Bacterial Factor in Traumatic Shock in the Rat

Abstract
Prophylactic antibiotic therapy prolongs the rat's tolerance of hemorrhagic shock and considerably increases the survival rate. This is evidence that a bacterial factor is involved in the failure to respond to transfusion. Four and one-half-hour tourniquet shock differs from hemorrhagic shock in the rat. It remains reversible even if the fluid therapy is withheld for as long as 18 hours, whereas hemorrhagic shock becomes irreversible after some 3 1/2 hours. This may be because 4 1/2-hour tourniquet shock is essentially dehydration shock and, therefore, less damaging than shock due to whole blood loss. This is indicated by the fact that the average survival rate in 4 1/2-hour tourniquet shock is 70% with saline therapy alone. Hence, there is less need to protect the rat with antibiotic therapy.
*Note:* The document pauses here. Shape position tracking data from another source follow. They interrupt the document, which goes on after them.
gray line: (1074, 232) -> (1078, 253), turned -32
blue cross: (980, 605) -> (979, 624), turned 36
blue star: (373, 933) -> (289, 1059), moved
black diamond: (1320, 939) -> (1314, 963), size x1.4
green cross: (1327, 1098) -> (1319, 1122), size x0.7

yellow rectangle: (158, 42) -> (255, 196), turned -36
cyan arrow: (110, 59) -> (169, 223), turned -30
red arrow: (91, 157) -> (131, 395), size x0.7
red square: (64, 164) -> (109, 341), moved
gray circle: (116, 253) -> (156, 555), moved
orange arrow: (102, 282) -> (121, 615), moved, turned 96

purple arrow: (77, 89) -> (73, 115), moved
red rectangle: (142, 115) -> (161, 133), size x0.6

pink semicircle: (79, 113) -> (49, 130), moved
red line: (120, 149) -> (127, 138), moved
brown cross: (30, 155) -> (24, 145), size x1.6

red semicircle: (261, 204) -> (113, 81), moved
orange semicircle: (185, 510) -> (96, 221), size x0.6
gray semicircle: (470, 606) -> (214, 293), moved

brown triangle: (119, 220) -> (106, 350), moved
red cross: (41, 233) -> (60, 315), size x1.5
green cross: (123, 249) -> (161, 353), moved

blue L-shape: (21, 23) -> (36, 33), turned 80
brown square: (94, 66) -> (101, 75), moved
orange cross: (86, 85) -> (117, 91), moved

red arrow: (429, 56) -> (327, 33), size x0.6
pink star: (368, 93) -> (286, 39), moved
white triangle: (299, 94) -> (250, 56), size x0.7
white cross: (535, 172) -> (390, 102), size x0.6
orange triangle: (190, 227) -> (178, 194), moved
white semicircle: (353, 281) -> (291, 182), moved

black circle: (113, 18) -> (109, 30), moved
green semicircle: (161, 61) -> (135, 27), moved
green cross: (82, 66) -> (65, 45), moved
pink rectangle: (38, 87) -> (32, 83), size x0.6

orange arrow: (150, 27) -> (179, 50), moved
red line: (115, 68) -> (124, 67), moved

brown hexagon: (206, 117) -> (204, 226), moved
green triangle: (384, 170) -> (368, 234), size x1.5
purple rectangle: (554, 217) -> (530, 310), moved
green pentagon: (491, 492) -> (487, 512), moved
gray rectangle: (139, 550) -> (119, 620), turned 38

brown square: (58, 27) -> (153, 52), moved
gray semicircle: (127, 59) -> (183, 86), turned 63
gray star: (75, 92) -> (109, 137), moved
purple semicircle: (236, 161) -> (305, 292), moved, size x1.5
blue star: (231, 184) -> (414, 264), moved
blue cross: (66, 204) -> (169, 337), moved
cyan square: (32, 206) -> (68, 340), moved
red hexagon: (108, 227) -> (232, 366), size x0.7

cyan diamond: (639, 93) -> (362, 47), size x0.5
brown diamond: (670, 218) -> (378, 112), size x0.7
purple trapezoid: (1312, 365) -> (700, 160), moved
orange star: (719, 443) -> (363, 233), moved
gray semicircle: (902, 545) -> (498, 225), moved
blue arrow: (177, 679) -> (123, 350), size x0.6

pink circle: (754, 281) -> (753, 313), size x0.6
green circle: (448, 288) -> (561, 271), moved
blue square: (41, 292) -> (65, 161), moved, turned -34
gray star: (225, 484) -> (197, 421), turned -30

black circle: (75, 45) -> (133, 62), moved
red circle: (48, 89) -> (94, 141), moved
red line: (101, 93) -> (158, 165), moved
Aureomycin increases the survival rate from 70% to 88%. The antibacterial defense is damaged in both types of shock; but, with the techniques employed to date, we have not been able to show that it is damaged to a greater extent in hemorrhagic than in tourniquet shock. Although the patterns of response to shock are in general the same in the rat as in the dog, the rat displays greater antibacterial resistance than the dog during the early hours of shock.